Por Sergio Huidobro
La historia más vieja del mundo es la de un creador que vive poseído por la magnitud de su obra y sucumbe ante su desmesurada voluntad. Alguno querrá leer la Biblia en esa clave; el mito de Fausto y el escritor en “El maestro y Margarita” son otras versiones, pero lo mismo vale para Margaret Thatcher, los científicos del “Parque Jurásico” o Darth Vader. Como creador, Alejandro González Iñárritu es conocido por caminar siempre en el borde de ese exceso. El enigma de su filmografía, hasta ahora, es su reiterada habilidad para vencer el ridículo y entregar cintas cada vez más maduras o que, en todo caso, esconden mejor las costuras de la megalomanía.
Como buen católico e innegable hispanoamericano, criado en convivencia diaria con la fatalidad y la culpa, González Iñárritu cultiva una idea de la trascendencia del alma a la que solo se accede a través del dolor físico y los episodios de crisis que culminan en la expiación de remordimientos. La vida, para Iñárritu, asemeja un tránsito de reconversión entre un estado espiritual y otro, cuyas mayores oportunidades de purificación de la consciencia no están en el gozo, el perdón ni la auto-ayuda, sino en catarsis accidentales, azarosas y siempre violentas: un accidente vial, una bala perdida, un trasplante urgente de corazón, una osa grizzli que salió a pasear.
El renacido, que marca su primer contacto con el cine de época, prolonga y ensancha sus dos obsesiones recurrentes: por un lado, la dignidad y el peso definitorio de la muerte física y, por otro, la voluntad individual frente a lo adverso como herramienta de forja de una identidad. Mientras el agónico Uxbal (Javier Bardem) de “Biutiful” y Paul (Sean Penn) de “21 gramos” encarnan lo primero, el neurótico Riggan (Michael Keaton) de “Birdman” es un emblema sarcástico de lo segundo. El Hugh Glass (Leonardo DiCaprio) de “El renacido” es ambas cosas: muerte y voluntad, como indica el título.
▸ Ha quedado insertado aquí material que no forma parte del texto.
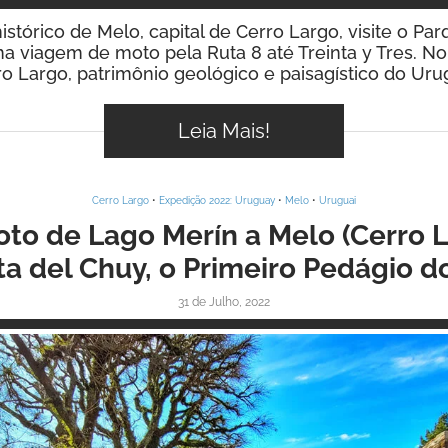
istórico de Melo, capital de Cerro Largo, visite o Par
a viagem de moto pela Ruta 8 até Treinta y Tres. N
o Largo, patrimônio geológico e paisagístico do Uru
Leia Mais!
Cerro Largo
•
Expedição 2022: Uruguay
•
Melo
•
Uruguai
o de Lago Merín a Melo (Cerro La
ta del Chuy, o Primeiro Pedágio d
31 de Julho, 2022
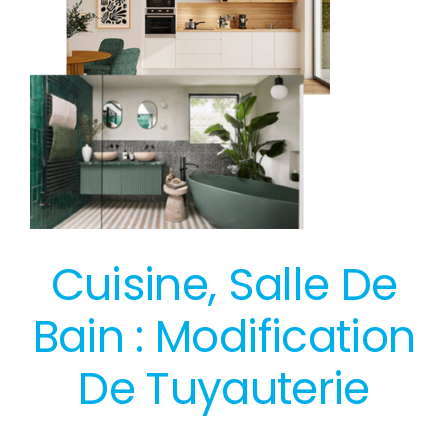
Cuisine, Salle De
Bain : Modification
De Tuyauterie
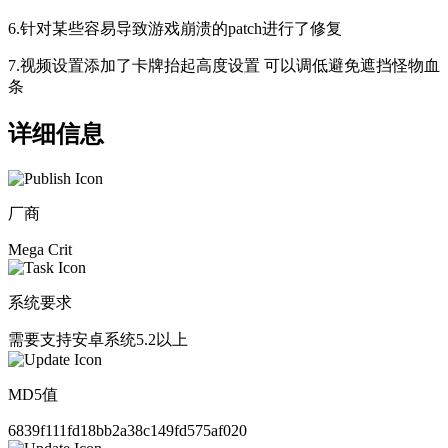
6.针对某些容易导致游戏崩溃的patch进行了修复
7.视频设置添加了卡牌抬起高度设置 可以调低避免遮挡怪物血
条
详细信息
厂商
Mega Crit
系统要求
需要支持安卓系统5.2以上
MD5值
6839f111fd18bb2a38c149fd575af020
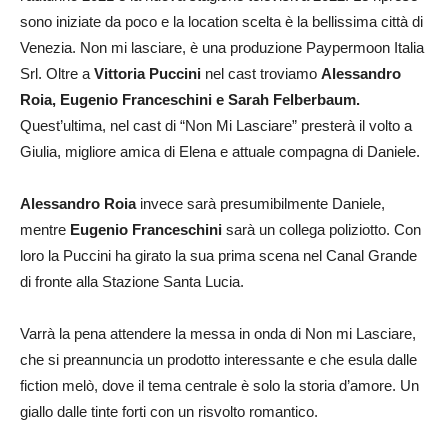
sono iniziate da poco e la location scelta è la bellissima città di
Venezia. Non mi lasciare, è una produzione Paypermoon Italia
Srl. Oltre a
Vittoria Puccini
nel cast troviamo
Alessandro
Roia, Eugenio Franceschini e Sarah Felberbaum.
Quest’ultima, nel cast di “Non Mi Lasciare” presterà il volto a
Giulia, migliore amica di Elena e attuale compagna di Daniele.
Alessandro Roia
invece sarà presumibilmente Daniele,
mentre
Eugenio Franceschini
sarà un collega poliziotto. Con
loro la Puccini ha girato la sua prima scena nel Canal Grande
di fronte alla Stazione Santa Lucia.
Varrà la pena attendere la messa in onda di Non mi Lasciare,
che si preannuncia un prodotto interessante e che esula dalle
fiction melò, dove il tema centrale è solo la storia d’amore. Un
giallo dalle tinte forti con un risvolto romantico.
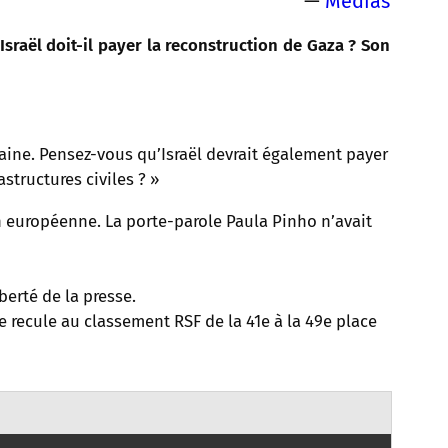
—
Médias
Israël doit-il payer la reconstruction de Gaza ? Son
raine. Pensez-vous qu’Israël devrait également payer
structures civiles ? »
on européenne. La porte-parole Paula Pinho n’avait
berté de la presse.
ie recule au classement RSF de la 41e à la 49e place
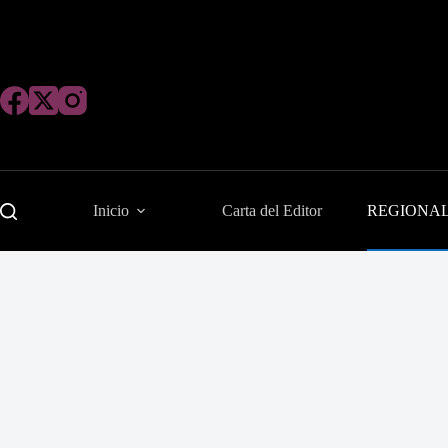
Saltar
al
contenido
Inicio
Carta del Editor
REGIONA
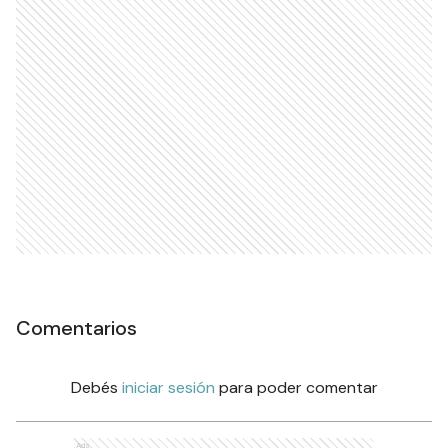
Comentarios
Debés
iniciar sesión
para poder comentar
Ads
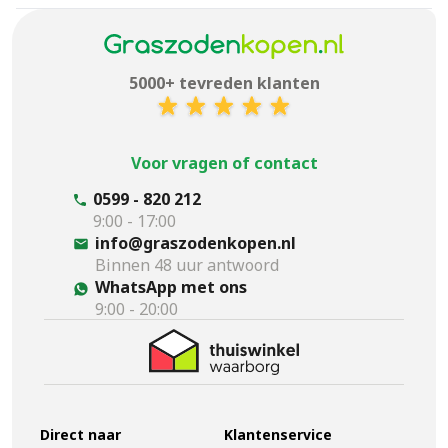
5000+ tevreden klanten
Voor vragen of contact
0599 - 820 212
9:00 - 17:00
info@graszodenkopen.nl
Binnen 48 uur antwoord
WhatsApp met ons
9:00 - 20:00
Direct naar
Klantenservice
El cineasta, que no oculta su afinidad por el “Dersu Uzala” (1975) de Kurosawa y el “Andréi Rubliov” (1966) de Tarkovski, parece decidido a fundir a aquellos arquetipos del invierno siberiano, insertando una mitología fílmica equivalente en el noroeste americano de la colonia.
Al mexicano le viene bien delegar la autoría de sus películas en sus colaboradores más cercanos. El renacido le pertenece a él tanto como a Emmanuel Lubezki, DiCaprio, Tom Hardy y a su co-guionista, Mark L. Smith. Iñárritu no es un gran guionista ni un artesano infalible, pero es un jefe de banda meticuloso y exigente que combina temperamentos creativos en proporciones casi siempre exactas. Ni siquiera la ocasional saturación de violines, leit motivs musicales, flashbacks falsamente líricos y voces en off en “El renacido” alcanzan a dilapidar el vigor del conjunto.
Lo que es cierto es que con “El renacido”, Iñárritu queda situado en ese escalón incómodo del escalafón industrial en el cual su siguiente proyecto solo podrá generar dos expectativas: o la de una reinvención afortunada o el ridículo de una caída estrepitosa; Hollywood, lejos de premiar la excelencia, la cobra, y en tanto González demuestre que está a la altura de la idea que tiene de sí mismo, la industria le subirá la factura.
No llego a decidir si ésta es mi opción natural para la temporada de premios. “Spotlight” de Thomas McCarthy y “Mad Max: Fury Road” de George Miller me gustan más, me estimulan venas más profundas y me imponen, como espectador, retos más impredecibles. Sin embargo, es posible que la película de Iñárritu se imponga a mediano y largo plazo en la memoria que guardemos de nuestra época, y que madure con los años hasta constituir algo parecido a lo que solíamos llamar “un clásico”. Lo merece.